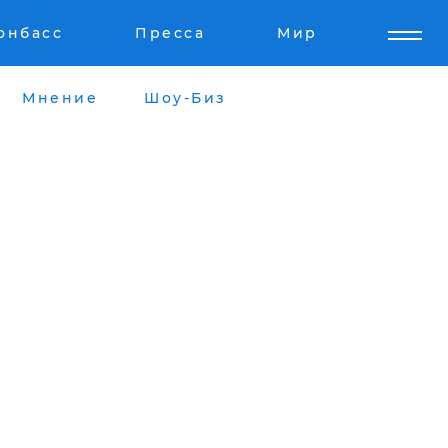
онбасс
Пресса
Мир
Мнение
Шоу-Биз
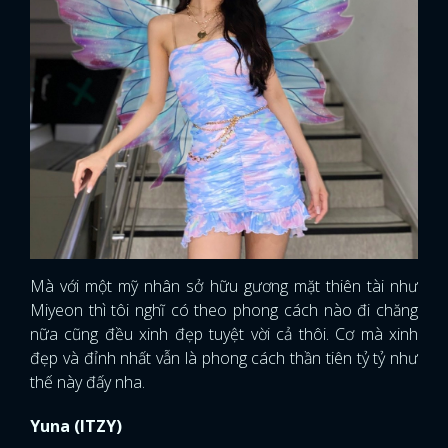
Mà với một mỹ nhân sở hữu gương mặt thiên tài như
Miyeon thì tôi nghĩ có theo phong cách nào đi chăng
nữa cũng đều xinh đẹp tuyệt vời cả thôi. Cơ mà xinh
đẹp và đỉnh nhất vẫn là phong cách thần tiên tỷ tỷ như
thế này đấy nha.
Yuna (ITZY)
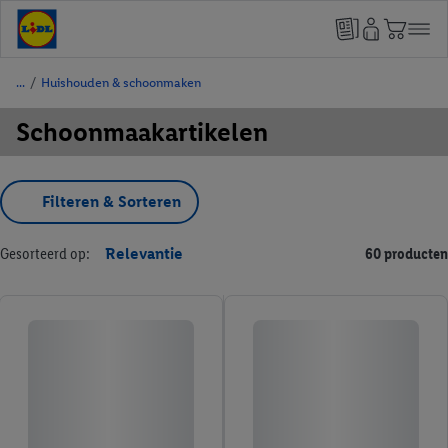
/
Huishouden & schoonmaken
Schoonmaakartikelen
Filteren & Sorteren
Gesorteerd op:
Relevantie
60 producten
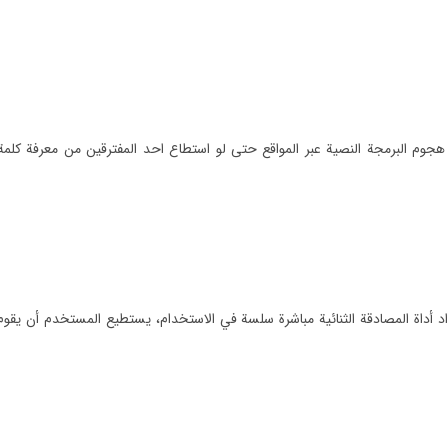
 البرمجة النصية عبر المواقع حتى لو استطاع احد المفترقين من معرفة كلمة ال
د أداة المصادقة الثنائية مباشرة سلسة في الاستخدام، يستطيع المستخدم أن يقو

______

Go through the entries and count the lines where the word "phong" appears; give only the count.

2